Writer and friend Ron Gluckman, who was with Robert in North Korea, recalls, “His dutiful fact-checking [meant] he passed on slipping away from our minders to go to the only disco in North Korea (really, in 1991!!) because he wanted to gather and type up some train schedules. As if, anyone could freely go to the trains and hop on and off.”
I do not know how Robert finally passed away, and as is always the case under such circumstances, I now wish I had reached out to him in recent years. We were never particularly close, but he used to come and stay with me when he was researching his Taiwan books and I would tell him where people went to eat and drink because he couldn’t do much of those things himself due to health issues. I don’t think I even ever saw him drink a beer, but writer friend Gluckman assures me he indulged moderately on occasion.

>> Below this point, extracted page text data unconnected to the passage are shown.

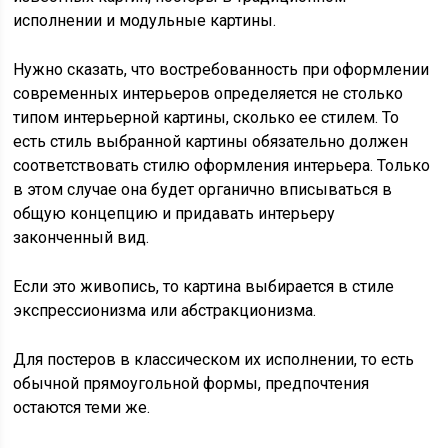
исполнении и модульные картины.
Нужно сказать, что востребованность при оформлении
современных интерьеров определяется не столько
типом интерьерной картины, сколько ее стилем. То
есть стиль выбранной картины обязательно должен
соответствовать стилю оформления интерьера. Только
в этом случае она будет органично вписываться в
общую концепцию и придавать интерьеру
законченный вид.
Если это живопись, то картина выбирается в стиле
экспрессионизма или абстракционизма.
Для постеров в классическом их исполнении, то есть
обычной прямоугольной формы, предпочтения
остаются теми же.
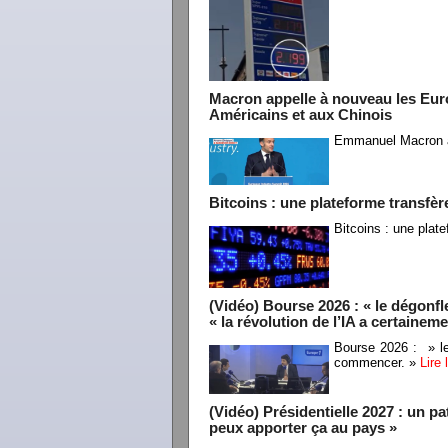
Macron appelle à nouveau les Euro
Américains et aux Chinois
Emmanuel Macron a
Bitcoins : une plateforme transfère
Bitcoins : une plate
(Vidéo) Bourse 2026 : « le dégonf
« la révolution de l’IA a certainem
Bourse 2026 : » le
commencer. »
Lire
(Vidéo) Présidentielle 2027 : un pa
peux apporter ça au pays »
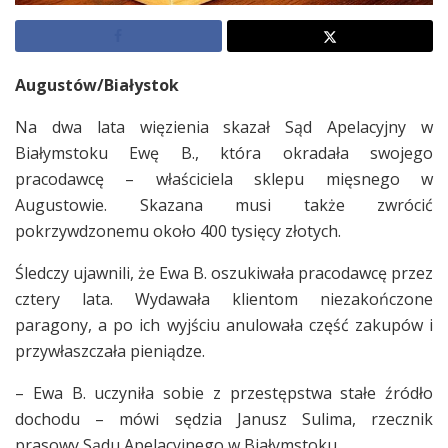
Augustów/Białystok
Na dwa lata więzienia skazał Sąd Apelacyjny w
Białymstoku Ewę B., która okradała swojego
pracodawcę – właściciela sklepu mięsnego w
Augustowie. Skazana musi także zwrócić
pokrzywdzonemu około 400 tysięcy złotych.
Śledczy ujawnili, że Ewa B. oszukiwała pracodawcę przez
cztery lata. Wydawała klientom niezakończone
paragony, a po ich wyjściu anulowała część zakupów i
przywłaszczała pieniądze.
– Ewa B. uczyniła sobie z przestępstwa stałe źródło
dochodu – mówi sędzia Janusz Sulima, rzecznik
prasowy Sądu Apelacyjnego w Białymstoku.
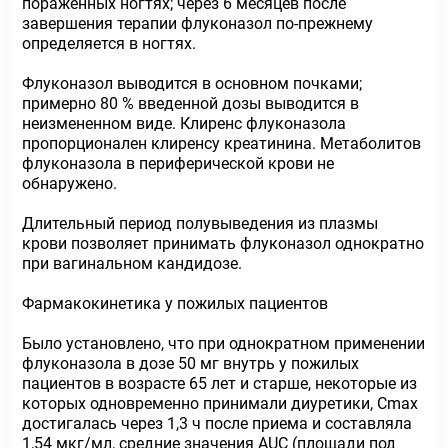
пораженных ногтях; через 6 месяцев после
завершения терапии флуконазол по-прежнему
определяется в ногтях.
Флуконазол выводится в основном почками;
примерно 80 % введенной дозы выводится в
неизмененном виде. Клиренс флуконазола
пропорционален клиренсу креатинина. Метаболитов
флуконазола в периферической крови не
обнаружено.
Длительный период полувыведения из плазмы
крови позволяет принимать флуконазол однократно
при вагинальном кандидозе.
Фармакокинетика у пожилых пациентов
Было установлено, что при однократном применении
флуконазола в дозе 50 мг внутрь у пожилых
пациентов в возрасте 65 лет и старше, некоторые из
которых одновременно принимали диуретики, Сmax
достигалась через 1,3 ч после приема и составляла
1,54 мкг/мл, средние значения AUC (площади под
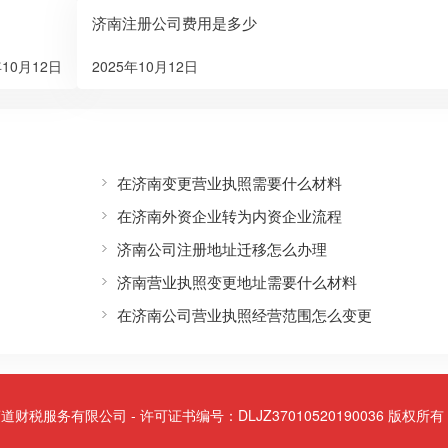
济南注册公司费用是多少
年10月12日
2025年10月12日
在济南变更营业执照需要什么材料
在济南外资企业转为内资企业流程
济南公司注册地址迁移怎么办理
济南营业执照变更地址需要什么材料
在济南公司营业执照经营范围怎么变更
 山东商道财税服务有限公司 - 许可证书编号：DLJZ37010520190036 版权所有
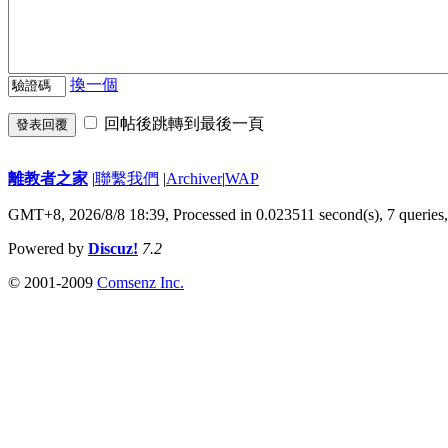
換一個
回帖後跳轉到最後一頁
發表回覆
離教者之家
|
聯繫我們
|
Archiver
|
WAP
GMT+8, 2026/8/8 18:39,
Processed in 0.023511 second(s), 7 queries
Powered by
Discuz!
7.2
© 2001-2009
Comsenz Inc.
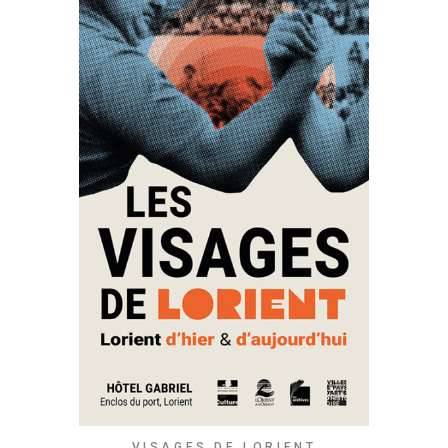
VISAGES DE LORIENT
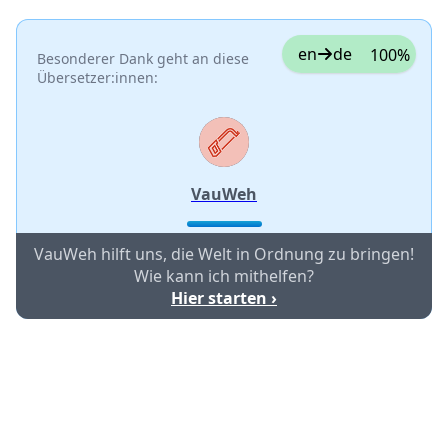
en
de
100%
Besonderer Dank geht an diese
Übersetzer:innen:
VauWeh
VauWeh hilft uns, die Welt in Ordnung zu bringen!
Wie kann ich mithelfen?
Hier starten ›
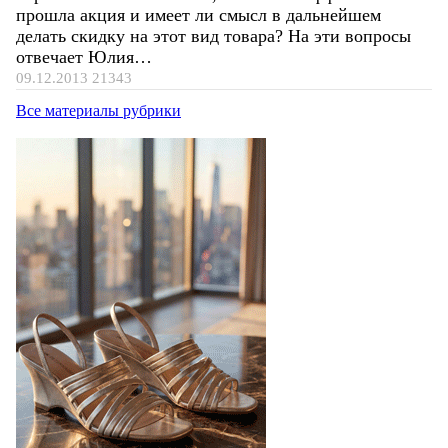
прошла акция и имеет ли смысл в дальнейшем
делать скидку на этот вид товара? На эти вопросы
отвечает Юлия…
09.12.2013
21343
Все материалы рубрики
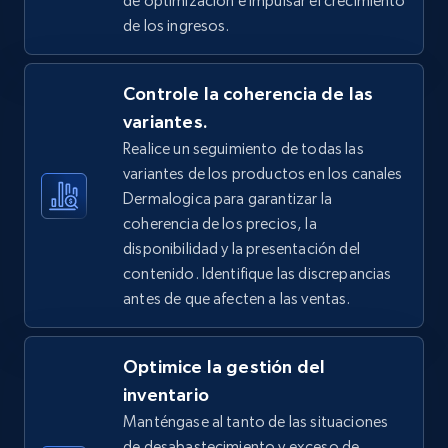
de optimización e impulsar el crecimiento
price, Final price, Discount percent, and more.
de los ingresos.
5.4K+
668+
Comenzar ahora
Controle la coherencia de las
variantes.
Realice un seguimiento de todas las
TikTok Shop - Collect TikTok shop products
variantes de los productos en los canales
by keywords search
Dermalogica para garantizar la
URL, Title, Available, Description, Currency, Initial
coherencia de los precios, la
price, Final price, Discount percent, and more.
disponibilidad y la presentación del
contenido. Identifique las discrepancias
5.4K+
668+
Comenzar ahora
antes de que afecten a las ventas.
Optimice la gestión del
TikTok Shop - discover records by shop url
inventario
Manténgase al tanto de las situaciones
URL, Title, Available, Description, Currency, Initial
price, Final price, Discount percent, and more.
de desabastecimiento y exceso de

He was a kindly soul. When my ex-wife’s father was dying, he came to visit with a bag of pharmaceuticals and eased the old man’s pain. He had read the Merck Manual back-to-back several times due to his own medical problems and told me several times that he was probably unofficially qualified to be a general practitioner.
That may or not be the case, but he was patient practitioner of a highly unusual and fraught life that brought him from the United States to Taiwan, where he wrote multiple editions of the Lonely Planet guidebook and, shortly before his untimely death, became a citizen.
Robert Storey was a pioneering contributor to putting Taiwan on the international tourism map at a time when it was mostly ignored, and for that he was respected in Taiwan and will be missed—so much so that one Taiwanese artist, while he was still alive and with us, made him the subject of an exhibition.
It speaks more eloquently of Robert’s contribution to Taiwan than anything I can contribute.